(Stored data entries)
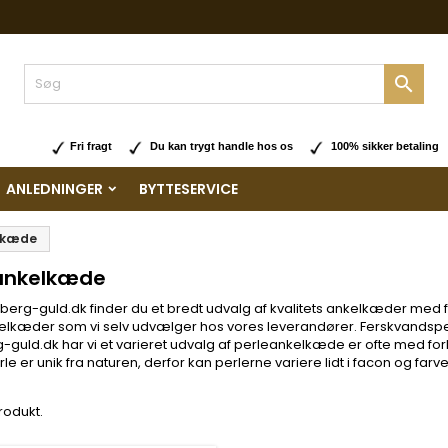

Fri fragt
Du kan trygt handle hos os
100% sikker betaling
ANLEDNINGER
BYTTESERVICE
lkæde
ankelkæde
erg-guld.dk finder du et bredt udvalg af kvalitets ankelkæder med fe
lkæder som vi selv udvælger hos vores leverandører. Ferskvandsperl
guld.dk har vi et varieret udvalg af perleankelkæde er ofte med for
rle er unik fra naturen, derfor kan perlerne variere lidt i facon og far
produkt.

DIRECTIONS:
The response must hold only the lines above from the line with "ANLEDNINGER" through the line with "guld.dk har vi", each copied exactly, both ends kept.

COMPLETED EXERCISE:
ANLEDNINGER
BYTTESERVICE
lkæde
ankelkæde
erg-guld.dk finder du et bredt udvalg af kvalitets ankelkæder med fe
lkæder som vi selv udvælger hos vores leverandører. Ferskvandsperl
guld.dk har vi et varieret udvalg af perleankelkæde er ofte med for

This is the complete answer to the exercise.